By using a consistent pilot outcome statement, it makes the outcomes between different pilots easy to compare and decisions easier to make.
- Confidence – how confident are you that the intervention will change behavior? Not confident, somewhat, or very confident. This is just a plain language version of p value.
- Intervention – what did you do? Without too much detail, be clear about the proposed intervention to be scaled.
- Direction –this is straight from your behavioral statement; are you trying to get people to do something more or less?
- Behavior – you already know this, just copy/paste from your behavioral statement.
- Data – and again!
- Effort – the effort it takes to scale the intervention.
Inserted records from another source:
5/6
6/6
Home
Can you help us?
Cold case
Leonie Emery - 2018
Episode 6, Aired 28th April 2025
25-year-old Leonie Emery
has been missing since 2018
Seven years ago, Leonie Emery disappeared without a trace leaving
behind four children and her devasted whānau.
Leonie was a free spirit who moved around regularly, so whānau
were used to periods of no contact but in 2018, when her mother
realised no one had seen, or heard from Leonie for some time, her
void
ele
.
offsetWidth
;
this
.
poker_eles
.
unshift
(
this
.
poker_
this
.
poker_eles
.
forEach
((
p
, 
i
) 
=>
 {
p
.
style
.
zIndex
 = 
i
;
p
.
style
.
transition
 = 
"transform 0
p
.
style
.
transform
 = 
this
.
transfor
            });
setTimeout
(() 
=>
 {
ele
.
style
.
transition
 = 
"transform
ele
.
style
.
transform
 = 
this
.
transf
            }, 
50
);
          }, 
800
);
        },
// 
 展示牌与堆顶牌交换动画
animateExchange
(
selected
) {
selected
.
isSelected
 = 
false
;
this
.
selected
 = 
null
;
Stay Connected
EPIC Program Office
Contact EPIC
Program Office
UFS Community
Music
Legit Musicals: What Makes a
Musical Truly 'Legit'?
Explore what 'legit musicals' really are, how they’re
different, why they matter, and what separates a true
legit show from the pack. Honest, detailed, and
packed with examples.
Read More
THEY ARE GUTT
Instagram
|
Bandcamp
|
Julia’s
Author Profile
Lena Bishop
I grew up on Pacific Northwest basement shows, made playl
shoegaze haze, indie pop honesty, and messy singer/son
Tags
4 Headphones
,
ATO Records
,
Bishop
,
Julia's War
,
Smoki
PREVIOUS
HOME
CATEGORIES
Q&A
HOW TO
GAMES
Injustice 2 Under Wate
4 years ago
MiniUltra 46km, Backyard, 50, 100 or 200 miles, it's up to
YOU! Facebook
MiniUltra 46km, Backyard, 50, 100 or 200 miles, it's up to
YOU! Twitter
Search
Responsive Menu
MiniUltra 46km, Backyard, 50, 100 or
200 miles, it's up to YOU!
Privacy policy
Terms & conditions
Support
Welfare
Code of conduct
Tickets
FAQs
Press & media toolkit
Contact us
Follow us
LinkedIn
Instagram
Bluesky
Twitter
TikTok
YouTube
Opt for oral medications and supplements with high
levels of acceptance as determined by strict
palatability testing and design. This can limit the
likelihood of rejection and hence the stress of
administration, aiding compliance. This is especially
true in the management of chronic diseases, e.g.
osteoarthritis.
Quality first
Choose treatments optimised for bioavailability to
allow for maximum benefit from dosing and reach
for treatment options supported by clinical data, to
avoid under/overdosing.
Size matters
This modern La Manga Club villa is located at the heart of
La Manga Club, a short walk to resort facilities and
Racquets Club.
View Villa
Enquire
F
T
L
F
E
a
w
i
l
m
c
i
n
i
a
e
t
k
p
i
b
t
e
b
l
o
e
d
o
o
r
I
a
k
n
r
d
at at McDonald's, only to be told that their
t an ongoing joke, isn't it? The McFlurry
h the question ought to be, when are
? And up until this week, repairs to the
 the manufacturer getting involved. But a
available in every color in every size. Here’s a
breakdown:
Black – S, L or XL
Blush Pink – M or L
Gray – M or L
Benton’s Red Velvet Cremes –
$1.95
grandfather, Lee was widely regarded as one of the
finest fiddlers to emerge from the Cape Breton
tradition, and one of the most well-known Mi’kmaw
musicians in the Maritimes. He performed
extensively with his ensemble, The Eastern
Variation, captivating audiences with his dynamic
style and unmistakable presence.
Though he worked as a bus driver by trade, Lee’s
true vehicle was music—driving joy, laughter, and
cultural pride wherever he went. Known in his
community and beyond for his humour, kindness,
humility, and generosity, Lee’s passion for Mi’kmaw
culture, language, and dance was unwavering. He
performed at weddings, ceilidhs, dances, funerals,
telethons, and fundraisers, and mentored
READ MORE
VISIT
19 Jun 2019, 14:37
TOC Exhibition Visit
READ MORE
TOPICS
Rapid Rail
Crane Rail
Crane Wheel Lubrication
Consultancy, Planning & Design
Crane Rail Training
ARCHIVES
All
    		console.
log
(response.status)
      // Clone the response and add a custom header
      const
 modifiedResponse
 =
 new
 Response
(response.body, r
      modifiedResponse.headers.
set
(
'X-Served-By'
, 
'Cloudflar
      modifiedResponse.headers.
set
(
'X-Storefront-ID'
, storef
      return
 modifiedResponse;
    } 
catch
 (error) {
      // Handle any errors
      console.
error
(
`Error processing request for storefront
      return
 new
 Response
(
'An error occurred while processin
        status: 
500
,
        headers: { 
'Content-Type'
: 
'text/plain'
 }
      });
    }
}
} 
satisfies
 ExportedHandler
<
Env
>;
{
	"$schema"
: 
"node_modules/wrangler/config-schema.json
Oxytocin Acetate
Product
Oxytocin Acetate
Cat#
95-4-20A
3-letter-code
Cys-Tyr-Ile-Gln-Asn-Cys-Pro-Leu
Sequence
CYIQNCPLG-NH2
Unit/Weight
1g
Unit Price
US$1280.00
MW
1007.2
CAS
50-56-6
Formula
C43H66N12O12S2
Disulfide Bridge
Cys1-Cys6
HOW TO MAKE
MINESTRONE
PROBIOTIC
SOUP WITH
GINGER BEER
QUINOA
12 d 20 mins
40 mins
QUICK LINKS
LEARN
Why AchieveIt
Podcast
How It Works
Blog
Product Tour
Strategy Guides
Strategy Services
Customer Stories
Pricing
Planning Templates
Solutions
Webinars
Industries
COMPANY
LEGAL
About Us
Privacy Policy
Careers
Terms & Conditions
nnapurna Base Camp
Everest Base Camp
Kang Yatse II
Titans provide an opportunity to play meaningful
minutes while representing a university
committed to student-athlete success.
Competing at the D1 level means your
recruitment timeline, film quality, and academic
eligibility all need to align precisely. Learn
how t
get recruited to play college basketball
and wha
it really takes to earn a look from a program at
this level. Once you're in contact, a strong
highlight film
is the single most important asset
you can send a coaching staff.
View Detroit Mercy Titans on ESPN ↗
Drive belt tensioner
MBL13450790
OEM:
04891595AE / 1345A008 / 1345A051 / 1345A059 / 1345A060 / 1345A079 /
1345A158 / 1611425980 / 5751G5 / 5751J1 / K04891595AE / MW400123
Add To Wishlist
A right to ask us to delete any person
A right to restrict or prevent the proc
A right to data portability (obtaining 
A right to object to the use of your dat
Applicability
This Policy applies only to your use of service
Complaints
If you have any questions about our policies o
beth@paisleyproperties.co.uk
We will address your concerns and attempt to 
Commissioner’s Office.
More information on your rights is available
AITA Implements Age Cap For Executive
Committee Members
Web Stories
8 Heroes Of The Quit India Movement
This could be money ($5 per user), time (three months), or however the organization thinks about cost (3 months to setup, then $5 per user after that).
- Impact – the result of the behavior change. This could be money ($5 per user), time (three months), or however the organization thinks about benefit ($5 per user in savings and three months less in conversion time).
Activity:
Imagine you actually ran your proposed M&M pilot.
What might an outcome statement look like at the conclusion of your pilot?